Embedding Models for RAG in Python — Benchmark and Comparison
I spent three days debugging a RAG pipeline that kept hallucinating. The chunking was fine. The prompt was solid. The problem? I was using the wrong embedding model. One swap — from a lightweight model to a proper retrieval-trained one — and precision jumped from 0.4 to 0.85.
That experience convinced me: the embedding model is the single highest-leverage component in any RAG system. It matters more than your chunking strategy, your vector database, or your prompt template combined.
What Are Embedding Models and Why They Matter for RAG?
An embedding model converts text into a fixed-length vector of numbers — a dense numerical fingerprint that captures meaning. Texts with similar meanings land close together in vector space, while unrelated texts end up far apart.
In a RAG pipeline, the embedding model does the heavy lifting at two critical points. First, it encodes your document chunks into vectors during indexing. Second, it encodes the user's question at query time. The quality of these vectors determines whether the retriever finds the right documents or serves up irrelevant noise.
Quick Comparison Table
I picked these four models to cover the full spectrum: premium API, cost-efficient API, heavyweight open-source, and ultralight open-source. Here is how they compare at a glance — I keep this table bookmarked for every new RAG project.
MTEB (Massive Text Embedding Benchmark) is the standard leaderboard for embedding quality. Higher scores mean better average performance across retrieval, classification, and clustering. But these are averages — your domain might tell a different story, which is why we run our own benchmark below.
The Models — A Brief Overview
OpenAI text-embedding-3-large
OpenAI's flagship embedding model produces 3,072-dimensional vectors. It supports Matryoshka embeddings — you can truncate to 256 or 1,536 dimensions to save storage without re-embedding. It handles up to 8,191 tokens per input and integrates tightly with the OpenAI ecosystem.
Cohere embed-v4
Cohere's embed-v4 is the only model in our lineup that handles multimodal input — both text and images land in the same vector space. It tops the MTEB leaderboard at 65.2 and supports a massive 128K token context window. At $0.10 per million tokens, it undercuts OpenAI on price.
BGE-M3 (Open-Source)
BGE-M3 from BAAI is the open-source heavyweight. It supports 100+ languages and produces 1,024-dimensional vectors. What makes it unique is hybrid retrieval — dense embeddings, sparse BM25-style vectors, and ColBERT-style multi-vector representations, all from one model.
If you need multilingual RAG without API costs, BGE-M3 is the default choice. I run it on a single A10G GPU and it handles everything I throw at it.
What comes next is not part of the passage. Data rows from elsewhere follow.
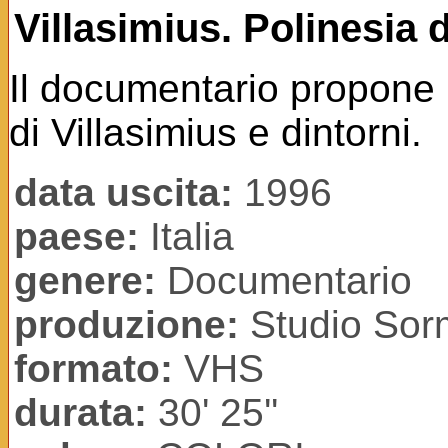
Villasimius. Polinesia 
Il documentario propone u
di Villasimius e dintorni.
data uscita:
1996
paese:
Italia
genere:
Documentario
produzione:
Studio Sorm
formato:
VHS
durata:
30' 25''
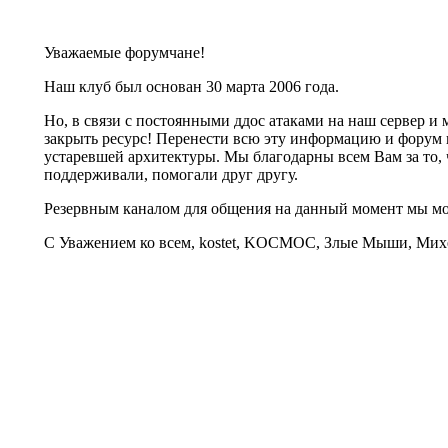
Уважаемые форумчане!
Наш клуб был основан 30 марта 2006 года.
Но, в связи с постоянными ддос атаками на наш сервер 
закрыть ресурс! Перенести всю эту информацию и форум 
устаревшей архитектуры. Мы благодарны всем Вам за то, 
поддерживали, помогали друг другу.
Резервным каналом для общения на данный момент мы 
С Уважением ко всем, kostet, KOCMOC, Злые Мыши, Михе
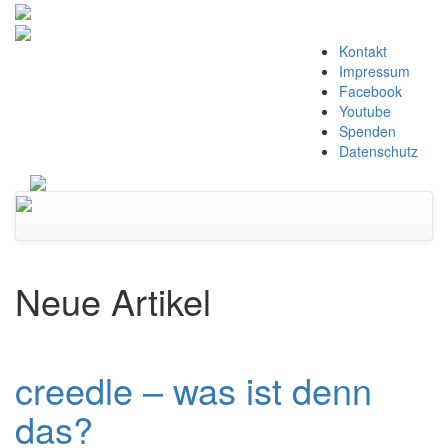
Zum
Kontakt
Inhalt
Impressum
springen
Facebook
Youtube
Spenden
Datenschutz
Navigation
umschalten
Neue Artikel
creedle – was ist denn
das?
all-MiniLM-L6-v2 (Lightweight)
The lightweight contender. At only 22M parameters and 384 dimensions, MiniLM embeds text in milliseconds on a CPU. Its MTEB score (56.3) is the lowest in our group, but for prototyping or internal search over small corpora, it is genuinely hard to beat. I still reach for it first when sketching out a RAG proof-of-concept.
Setup and Installation
One pip install gets you ready for all four models. I prefer installing everything upfront so I can switch between models without interrupting my workflow.
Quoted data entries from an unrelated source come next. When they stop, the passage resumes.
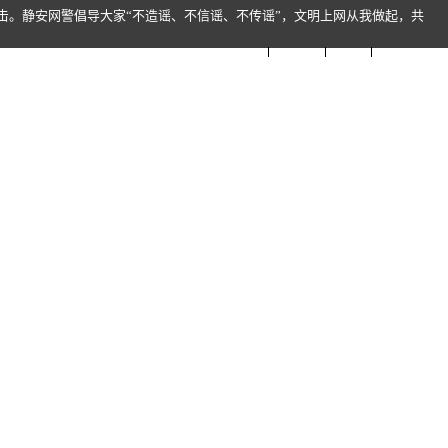
击。静安网警倡导大家“不造谣、不信谣、不传谣”，文明上网从我做起，共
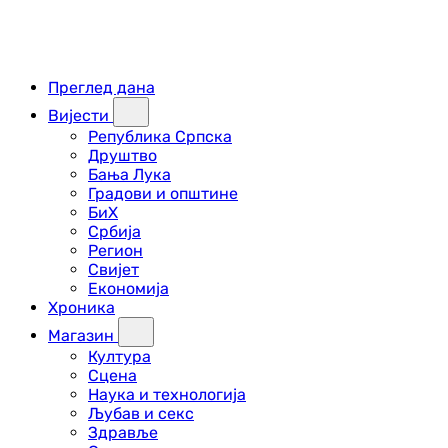
Преглед дана
Вијести
Република Српска
Друштво
Бања Лука
Градови и општине
БиХ
Србија
Регион
Свијет
Економија
Хроника
Магазин
Култура
Сцена
Наука и технологија
Љубав и секс
Здравље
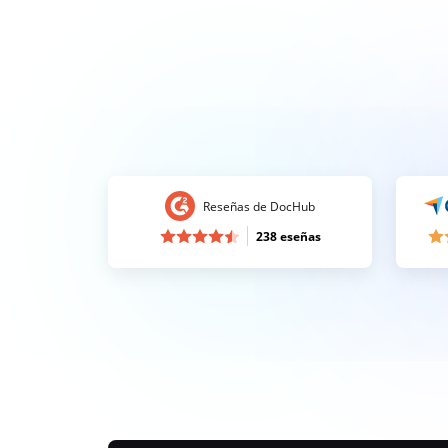
Reseñas de DocHub
238 eseñas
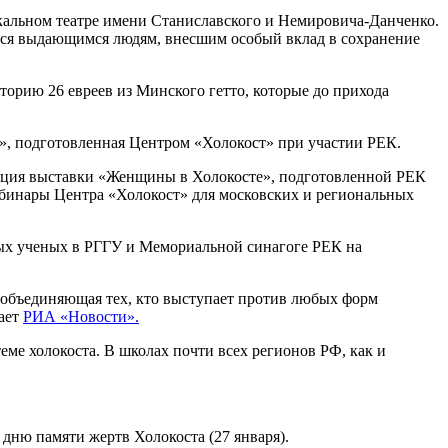
кальном театре имени Станиславского и Немировича-Данченко.
ется выдающимся людям, внесшим особый вклад в сохранение
орию 26 евреев из Минского гетто, которые до прихода
е», подготовленная Центром «Холокост» при участии РЕК.
тация выставки «Женщины в Холокосте», подготовленной РЕК
ебинары Центра «Холокост» для московских и региональных
дых ученых в РГГУ и Мемориальной синагоге РЕК на
 объединяющая тех, кто выступает против любых форм
щает
РИА «Новости».
ме холокоста. В школах почти всех регионов РФ, как и
ню памяти жертв Холокоста (27 января).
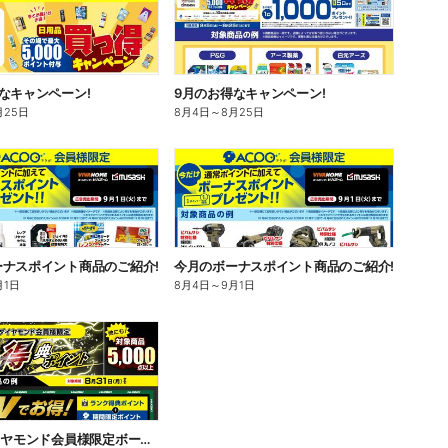
なキャンペーン!
9月のお得なキャンペーン!
月25日
8月4日
～
8月25日
ーナスポイント商品のご紹介!
今月のボーナスポイント商品のご紹介!
月1日
8月4日
～
9月1日
ACPOダイヤモンド会員様限定ボーナスポイント8/31まで!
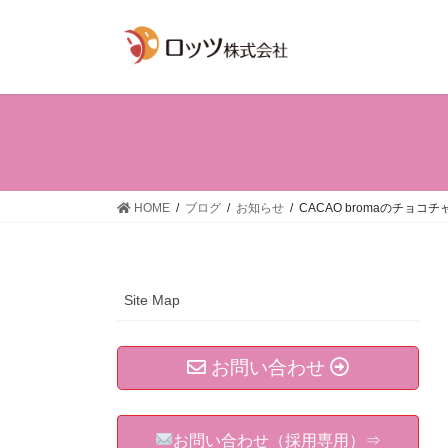
コ
ナ
ン
ビ
テ
ゲ
ン
ー
ツ
シ
へ
ョ
ス
ン
キ
に
ッ
移
HOME
ブログ
お知らせ
CACAO bromaのチョ
プ
動
Site Map
お問い合わせ
お問い合わせ（採用専用）⇒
For the API models, export your keys as environment variables. The code below reads them automatically — never hardcode keys in source files.
Generating Embeddings — Syntax Comparison
How different is the code between providers? The core idea is identical — pass text in, get a vector out. But the details around batching, input types, and dimensionality control differ enough to trip you up when switching. Let me walk through each one.
OpenAI
The dimensions parameter is optional. When set, OpenAI truncates the vector server-side using Matryoshka properties. You get smaller vectors without a separate truncation step.
Cohere
Open-Source (sentence-transformers)
Notice how sentence-transformers gives you a unified API. Swap the model name and the rest of your code stays identical. Setting normalize_embeddings=True ensures vectors have unit length, which makes cosine similarity equivalent to a simple dot product — a nice performance trick for large-scale search.
# Pros:
# ✅ No GPU needed
# ✅ Always latest model version
# ✅ Scales to any volume
# Cons:
# ❌ Per-token cost
# ❌ Data leaves your infrastructure
# ❌ Rate limits under load
response = client.embeddings.create(
input=texts,
model="text-embedding-3-large"
)# Pros:
# ✅ Free after hardware cost
# ✅ Data stays local
# ✅ No rate limits
# Cons:
# ❌ Need GPU for speed (CPU works but slower)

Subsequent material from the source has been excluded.